Le Neveu de Rameau est un ouvrage, une sorte de roman, de Diderot (1821). Composé vers 1760, ce livre fut d'abord révélé en 1805 par Goethe, qui en fit une excellente traduction allemande; le texte français resta inédit jusqu'en 1821. Génin se contente de dire que c'est un ouvrage piquant : C'est le chef-d'oeuvre de Diderot. Dans un cadre très simple, celui d'une conversation familière dans laquelle Diderot lui-même parle peu, mais fait causer son interlocuteur avec une verve étincelante, il a trouvé moyen d'esquisser une des plus vives peintures du XVIIIe siècle, d'aborder les plus hautes questions de philosophie et de morale, de traiter des plus intéressantes questions d'esthétique, de juger, comme en passant, presque tous les écrivains du siècle, de porter les plus rudes coups à ses propres ennemis et, par-dessus tout, de tracer du neveu du compositeur Rameau, son interlocuteur, un portrait d'une vérité et d'une énergie effrayantes.
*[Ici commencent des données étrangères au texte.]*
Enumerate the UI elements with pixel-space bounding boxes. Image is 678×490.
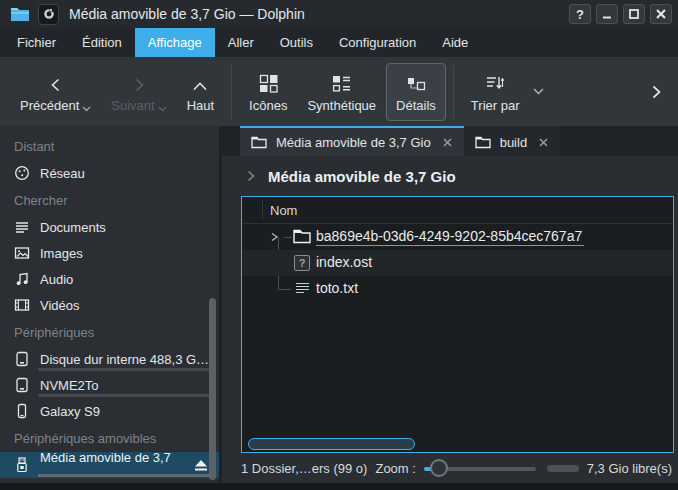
- hard-drive-icon: [14, 377, 30, 393]
- sidebar-item-reseau[interactable]: Réseau: [0, 160, 219, 186]
- view-details-button[interactable]: Détails: [386, 63, 446, 121]
- help-button[interactable]: ?: [569, 4, 591, 24]
- file-row-unknown[interactable]: ? index.ost: [242, 250, 673, 276]
- sidebar-item-images[interactable]: Images: [0, 240, 219, 266]
- menu-affichage[interactable]: Affichage: [135, 28, 215, 57]
- close-icon: [655, 8, 667, 20]
- places-section-distant: Distant: [0, 132, 219, 160]
- file-name[interactable]: toto.txt: [316, 280, 358, 296]
- forward-icon: [131, 77, 147, 93]
- toolbar-overflow-button[interactable]: [651, 84, 668, 100]
- disk-usage-bar: [38, 474, 211, 477]
- menu-outils[interactable]: Outils: [267, 28, 326, 57]
- expand-arrow-icon[interactable]: [270, 232, 279, 242]
- window-body: Distant Réseau Chercher Documents: [0, 126, 678, 483]
- documents-icon: [14, 219, 30, 235]
- up-button[interactable]: Haut: [177, 63, 224, 121]
- column-header-nom[interactable]: Nom: [242, 203, 297, 218]
- menu-fichier[interactable]: Fichier: [4, 28, 69, 57]
- status-bar: 1 Dossier,…ers (99 o) Zoom : 7,3 Gio lib…: [222, 453, 678, 483]
- app-badge-icon: [43, 8, 55, 20]
- places-section-chercher: Chercher: [0, 186, 219, 214]
- zoom-label: Zoom :: [375, 461, 415, 476]
- eject-button[interactable]: [193, 459, 209, 472]
- horizontal-scrollbar[interactable]: [248, 438, 415, 450]
- sidebar-item-videos[interactable]: Vidéos: [0, 292, 219, 318]
- tab-media-amovible[interactable]: Média amovible de 3,7 Gio: [240, 126, 464, 156]
- free-space-bar: [547, 465, 579, 472]
- window-bottom-edge: [0, 483, 678, 490]
- view-icons-button[interactable]: Icônes: [239, 63, 297, 121]
- images-icon: [14, 245, 30, 261]
- file-view[interactable]: Nom ba869e4b-03d6: [241, 196, 674, 453]
- window-badge-button[interactable]: [38, 4, 59, 25]
- forward-button[interactable]: Suivant: [101, 63, 176, 121]
- file-name[interactable]: index.ost: [316, 254, 372, 270]
- maximize-icon: [628, 8, 640, 20]
- main-area: Média amovible de 3,7 Gio build: [222, 126, 678, 483]
- tab-build[interactable]: build: [464, 126, 560, 156]
- help-icon: ?: [576, 7, 584, 22]
- tab-bar: Média amovible de 3,7 Gio build: [222, 126, 678, 156]
- back-history-caret-icon: [82, 106, 91, 112]
- sidebar-item-nvme2to[interactable]: NVME2To: [0, 372, 219, 398]
- forward-history-caret-icon: [158, 106, 167, 112]
- breadcrumb[interactable]: Média amovible de 3,7 Gio: [222, 156, 678, 196]
- audio-icon: [14, 271, 30, 287]
- maximize-button[interactable]: [623, 4, 645, 24]
- toolbar-separator: [231, 65, 232, 119]
- menu-edition[interactable]: Édition: [69, 28, 135, 57]
- compact-view-icon: [332, 74, 351, 93]
- tab-close-button[interactable]: [538, 137, 549, 148]
- minimize-button[interactable]: [596, 4, 618, 24]
- file-row-folder[interactable]: ba869e4b-03d6-4249-9202-85b4cec767a7: [242, 224, 673, 250]
- icons-view-icon: [259, 74, 278, 93]
- close-icon: [538, 137, 549, 148]
- sort-caret-icon: [533, 88, 544, 95]
- menu-aide[interactable]: Aide: [429, 28, 481, 57]
- sidebar-item-documents[interactable]: Documents: [0, 214, 219, 240]
- sort-by-button[interactable]: Trier par: [461, 63, 530, 121]
- menu-configuration[interactable]: Configuration: [326, 28, 429, 57]
- tab-close-button[interactable]: [442, 137, 453, 148]
- unknown-file-icon: ?: [294, 255, 310, 271]
- breadcrumb-location[interactable]: Média amovible de 3,7 Gio: [268, 168, 456, 185]
- hard-drive-icon: [14, 351, 30, 367]
- disk-usage-bar: [38, 368, 211, 371]
- sidebar-scrollbar[interactable]: [209, 298, 216, 480]
- places-panel: Distant Réseau Chercher Documents: [0, 126, 222, 483]
- videos-icon: [14, 297, 30, 313]
- zoom-slider-handle[interactable]: [430, 459, 448, 477]
- window-controls: ?: [569, 4, 672, 24]
- file-name[interactable]: ba869e4b-03d6-4249-9202-85b4cec767a7: [316, 228, 584, 246]
- menubar: Fichier Édition Affichage Aller Outils C…: [0, 28, 678, 57]
- menu-aller[interactable]: Aller: [215, 28, 267, 57]
- folder-icon: [293, 229, 311, 244]
- places-section-peripheriques: Périphériques: [0, 318, 219, 346]
- details-view-icon: [406, 74, 426, 93]
- places-section-amovibles: Périphériques amovibles: [0, 424, 219, 452]
- folder-icon: [475, 136, 491, 149]
- titlebar[interactable]: Média amovible de 3,7 Gio — Dolphin ?: [0, 0, 678, 28]
- file-rows: ba869e4b-03d6-4249-9202-85b4cec767a7 ? i…: [242, 224, 673, 302]
- text-file-icon: [294, 281, 311, 296]
- sidebar-item-galaxy-s9[interactable]: Galaxy S9: [0, 398, 219, 424]
- dolphin-window: Média amovible de 3,7 Gio — Dolphin ? Fi…: [0, 0, 678, 490]
- sidebar-item-media-amovible[interactable]: Média amovible de 3,7 …: [0, 452, 219, 478]
- sidebar-item-audio[interactable]: Audio: [0, 266, 219, 292]
- chevron-right-icon: [651, 84, 662, 100]
- view-compact-button[interactable]: Synthétique: [297, 63, 386, 121]
- minimize-icon: [601, 8, 613, 20]
- zoom-slider[interactable]: [424, 459, 536, 477]
- folder-icon: [251, 136, 267, 149]
- usb-drive-icon: [14, 457, 30, 473]
- up-icon: [191, 79, 209, 93]
- sidebar-item-disque-interne[interactable]: Disque dur interne 488,3 G…: [0, 346, 219, 372]
- sort-icon: [485, 74, 505, 93]
- file-row-text[interactable]: toto.txt: [242, 276, 673, 302]
- phone-icon: [14, 403, 30, 419]
- column-header[interactable]: Nom: [242, 197, 673, 224]
- close-button[interactable]: [650, 4, 672, 24]
- back-button[interactable]: Précédent: [10, 63, 101, 121]
- chevron-right-icon: [246, 170, 256, 182]
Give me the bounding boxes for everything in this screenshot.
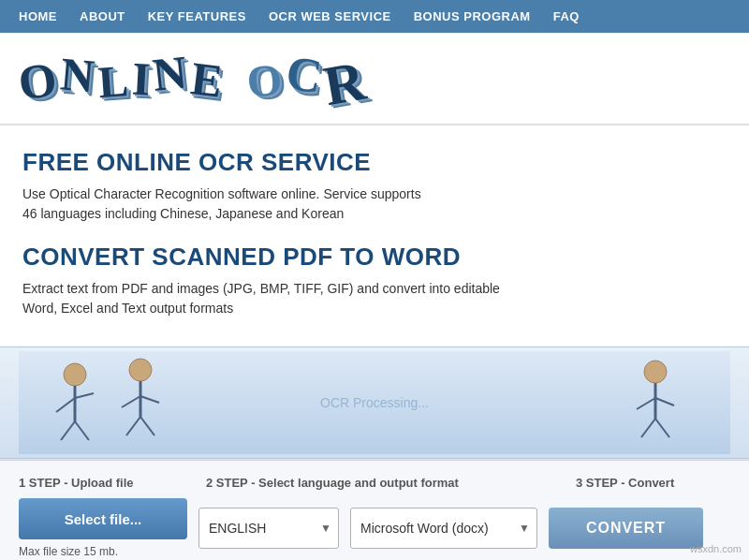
format-select[interactable]: Microsoft Word (docx) Microsoft Excel (x… bbox=[350, 508, 537, 549]
subtitle-text: Use Optical Character Recognition softwa… bbox=[22, 184, 727, 224]
logo-char-i: I bbox=[130, 51, 154, 116]
logo-char-n: N bbox=[58, 46, 99, 113]
step2-label-col: 2 STEP - Select language and output form… bbox=[206, 474, 576, 491]
language-dropdown-wrap: ENGLISH FRENCH GERMAN SPANISH ITALIAN PO… bbox=[198, 508, 339, 549]
banner-illustration: OCR Processing... bbox=[19, 351, 730, 454]
logo-char-e: E bbox=[187, 51, 228, 119]
header: O N L I N E O C R bbox=[0, 33, 749, 125]
subtitle-line2: 46 languages including Chinese, Japanese… bbox=[22, 206, 344, 221]
section-line1: Extract text from PDF and images (JPG, B… bbox=[22, 281, 500, 296]
site-logo: O N L I N E O C R bbox=[19, 50, 367, 114]
logo-char-o2: O bbox=[244, 52, 286, 120]
step2-label: 2 STEP - Select language and output form… bbox=[206, 476, 459, 490]
format-dropdown-wrap: Microsoft Word (docx) Microsoft Excel (x… bbox=[350, 508, 537, 549]
nav-about[interactable]: ABOUT bbox=[80, 9, 125, 23]
main-title: FREE ONLINE OCR SERVICE bbox=[22, 148, 727, 177]
select-file-button[interactable]: Select file... bbox=[19, 498, 187, 539]
svg-point-7 bbox=[129, 359, 152, 381]
svg-point-14 bbox=[644, 361, 667, 383]
nav-home[interactable]: HOME bbox=[19, 9, 57, 23]
section-line2: Word, Excel and Text output formats bbox=[22, 301, 233, 316]
step3-label-col: 3 STEP - Convert bbox=[576, 474, 730, 491]
logo-container: O N L I N E O C R bbox=[19, 50, 730, 114]
nav-key-features[interactable]: KEY FEATURES bbox=[148, 9, 246, 23]
section-text: Extract text from PDF and images (JPG, B… bbox=[22, 279, 727, 318]
watermark: wsxdn.com bbox=[690, 543, 742, 554]
svg-point-1 bbox=[64, 363, 86, 386]
logo-char-o: O bbox=[15, 51, 64, 120]
step1-control: Select file... Max file size 15 mb. bbox=[19, 498, 187, 558]
nav-ocr-web-service[interactable]: OCR WEB SERVICE bbox=[269, 9, 391, 23]
convert-button[interactable]: CONVERT bbox=[549, 508, 703, 549]
subtitle-line1: Use Optical Character Recognition softwa… bbox=[22, 186, 421, 201]
banner-area: OCR Processing... bbox=[0, 346, 749, 459]
language-select[interactable]: ENGLISH FRENCH GERMAN SPANISH ITALIAN PO… bbox=[198, 508, 339, 549]
nav-bonus-program[interactable]: BONUS PROGRAM bbox=[414, 9, 531, 23]
main-nav: HOME ABOUT KEY FEATURES OCR WEB SERVICE … bbox=[0, 0, 749, 33]
logo-char-n2: N bbox=[150, 44, 192, 112]
step3-label: 3 STEP - Convert bbox=[576, 476, 674, 490]
main-content: FREE ONLINE OCR SERVICE Use Optical Char… bbox=[0, 125, 749, 328]
section-title: CONVERT SCANNED PDF TO WORD bbox=[22, 243, 727, 272]
step1-label-col: 1 STEP - Upload file bbox=[19, 474, 206, 491]
step1-label: 1 STEP - Upload file bbox=[19, 476, 134, 490]
steps-controls-row: Select file... Max file size 15 mb. ENGL… bbox=[19, 491, 730, 560]
steps-bar: 1 STEP - Upload file 2 STEP - Select lan… bbox=[0, 460, 749, 560]
nav-faq[interactable]: FAQ bbox=[553, 9, 580, 23]
max-file-text: Max file size 15 mb. bbox=[19, 545, 187, 558]
logo-char-l: L bbox=[96, 54, 133, 121]
logo-char-r: R bbox=[319, 49, 373, 120]
svg-text:OCR Processing...: OCR Processing... bbox=[320, 395, 429, 410]
steps-labels-row: 1 STEP - Upload file 2 STEP - Select lan… bbox=[19, 474, 730, 491]
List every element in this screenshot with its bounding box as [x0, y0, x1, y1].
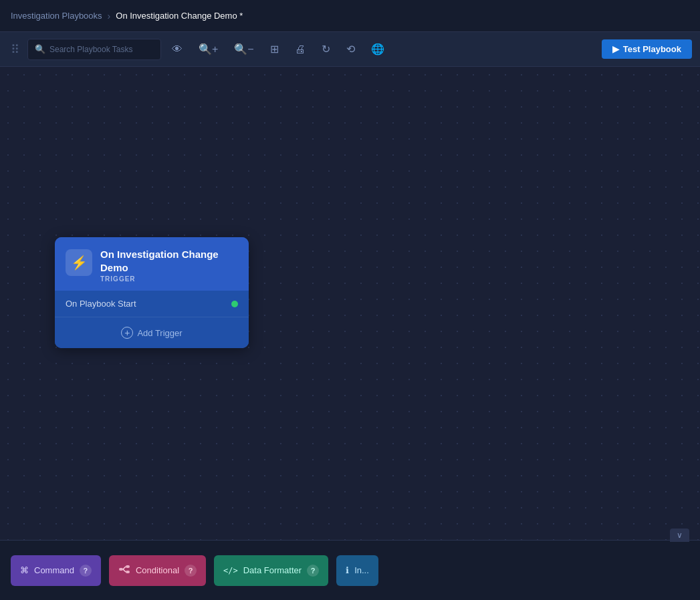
- svg-rect-4: [126, 571, 130, 573]
- nav-separator: ›: [108, 11, 111, 21]
- trigger-header: ⚡ On Investigation Change Demo TRIGGER: [55, 237, 249, 291]
- nav-current-page: On Investigation Change Demo *: [116, 11, 243, 21]
- palette-item-other[interactable]: ℹ In...: [336, 555, 378, 586]
- other-icon: ℹ: [346, 565, 349, 575]
- trigger-subtitle: TRIGGER: [100, 275, 238, 283]
- reset-button[interactable]: ⟲: [341, 40, 360, 59]
- svg-line-1: [123, 567, 126, 569]
- trigger-node[interactable]: ⚡ On Investigation Change Demo TRIGGER O…: [55, 237, 249, 348]
- conditional-help-icon[interactable]: ?: [185, 565, 197, 577]
- drag-handle-icon[interactable]: ⠿: [8, 39, 22, 59]
- search-input[interactable]: [49, 45, 143, 54]
- formatter-label: Data Formatter: [243, 565, 302, 575]
- test-playbook-button[interactable]: ▶ Test Playbook: [602, 39, 692, 59]
- trigger-body: On Playbook Start + Add Trigger: [55, 291, 249, 348]
- conditional-icon: [118, 563, 130, 577]
- formatter-icon: </>: [223, 566, 238, 575]
- trigger-title: On Investigation Change Demo: [100, 248, 238, 274]
- palette-expand-button[interactable]: ∨: [670, 529, 689, 542]
- nav-investigation-playbooks[interactable]: Investigation Playbooks: [11, 11, 102, 21]
- zoom-in-button[interactable]: 🔍+: [193, 40, 223, 59]
- test-playbook-label: Test Playbook: [623, 44, 681, 54]
- canvas: ⚡ On Investigation Change Demo TRIGGER O…: [0, 67, 700, 600]
- command-help-icon[interactable]: ?: [80, 565, 92, 577]
- trigger-connection-dot[interactable]: [231, 301, 238, 307]
- search-icon: 🔍: [35, 44, 45, 54]
- trigger-title-block: On Investigation Change Demo TRIGGER: [100, 248, 238, 283]
- palette-item-command[interactable]: ⌘ Command ?: [11, 555, 101, 586]
- trigger-row-playbook-start[interactable]: On Playbook Start: [55, 291, 249, 317]
- conditional-label: Conditional: [136, 565, 179, 575]
- globe-button[interactable]: 🌐: [366, 40, 390, 59]
- add-trigger-button[interactable]: + Add Trigger: [55, 317, 249, 348]
- trigger-lightning-icon: ⚡: [66, 249, 92, 276]
- svg-rect-0: [119, 568, 123, 571]
- toolbar: ⠿ 🔍 👁 🔍+ 🔍− ⊞ 🖨 ↻ ⟲ 🌐 ▶ Test Playbook: [0, 32, 700, 67]
- palette-item-conditional[interactable]: Conditional ?: [109, 555, 206, 586]
- add-trigger-circle-icon: +: [121, 327, 133, 339]
- add-trigger-label: Add Trigger: [137, 328, 182, 338]
- chevron-down-icon: ∨: [677, 531, 683, 540]
- formatter-help-icon[interactable]: ?: [307, 565, 319, 577]
- palette-item-data-formatter[interactable]: </> Data Formatter ?: [214, 555, 328, 586]
- other-label: In...: [354, 565, 369, 575]
- play-icon: ▶: [612, 44, 619, 54]
- command-label: Command: [34, 565, 74, 575]
- top-nav: Investigation Playbooks › On Investigati…: [0, 0, 700, 32]
- visibility-toggle-button[interactable]: 👁: [166, 40, 188, 59]
- command-icon: ⌘: [20, 565, 29, 575]
- svg-line-2: [123, 569, 126, 572]
- refresh-button[interactable]: ↻: [316, 40, 336, 59]
- trigger-row-label: On Playbook Start: [66, 299, 136, 309]
- zoom-out-button[interactable]: 🔍−: [229, 40, 259, 59]
- print-button[interactable]: 🖨: [289, 40, 311, 59]
- search-box: 🔍: [27, 39, 161, 60]
- svg-rect-3: [126, 565, 130, 568]
- fit-screen-button[interactable]: ⊞: [265, 40, 284, 59]
- bottom-palette: ∨ ⌘ Command ? Conditional ? </> Data F: [0, 540, 700, 600]
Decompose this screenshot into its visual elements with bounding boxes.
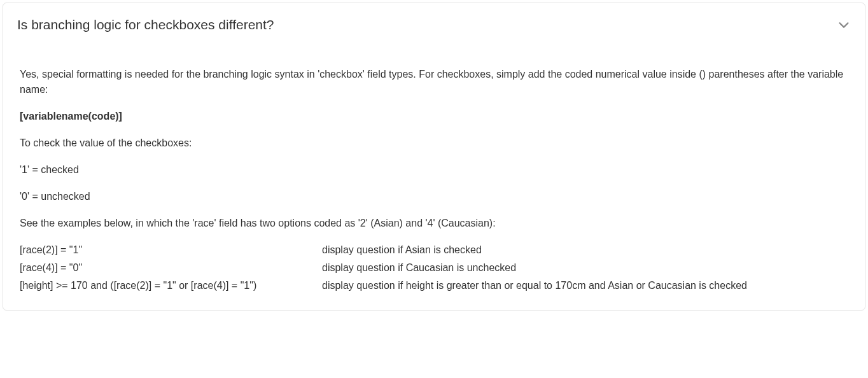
unchecked-value: '0' = unchecked	[20, 189, 848, 204]
check-intro: To check the value of the checkboxes:	[20, 136, 848, 151]
example-code: [race(4)] = "0"	[20, 260, 322, 276]
faq-title: Is branching logic for checkboxes differ…	[17, 15, 274, 35]
example-code: [race(2)] = "1"	[20, 242, 322, 258]
example-desc: display question if Asian is checked	[322, 242, 848, 258]
examples-grid: [race(2)] = "1" display question if Asia…	[20, 242, 848, 293]
faq-card: Is branching logic for checkboxes differ…	[3, 3, 865, 311]
example-desc: display question if Caucasian is uncheck…	[322, 260, 848, 276]
chevron-down-icon	[837, 18, 851, 32]
example-code: [height] >= 170 and ([race(2)] = "1" or …	[20, 278, 322, 293]
faq-body: Yes, special formatting is needed for th…	[3, 41, 865, 310]
examples-intro: See the examples below, in which the 'ra…	[20, 216, 848, 231]
syntax-pattern: [variablename(code)]	[20, 109, 848, 124]
checked-value: '1' = checked	[20, 162, 848, 178]
intro-text: Yes, special formatting is needed for th…	[20, 67, 848, 97]
example-desc: display question if height is greater th…	[322, 278, 848, 293]
faq-header[interactable]: Is branching logic for checkboxes differ…	[3, 3, 865, 41]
Ce type singulier de bohème et de parasite était réel. Quelques pages de Mercier, dans son Tableau de Paris, nous montrent ce neveu du grand compositeur français absolument tel qu'il se représente lui-même dans le vif dialogue de Diderot, sorte d'homme de génie avorté, doué des plus rares aptitudes, d'un grand esprit d'observation, profond théoricien en musique, abruti par sa vie d'aventures et de misère, et se plaisant à étaler, avec une gaieté cynique, les sentiments les plus abjects, il n'y a pas jusqu'à sa physionomie anguleuse, sa mise débraillée, ses gestes pittoresques et incohérents que Mercier ne nous ait dépeints, et tels ils se trouvent dans Diderot, avec le relief propre à ce maître, ce qui montre la vraisemblance et même la parfaite exactitude de son récit.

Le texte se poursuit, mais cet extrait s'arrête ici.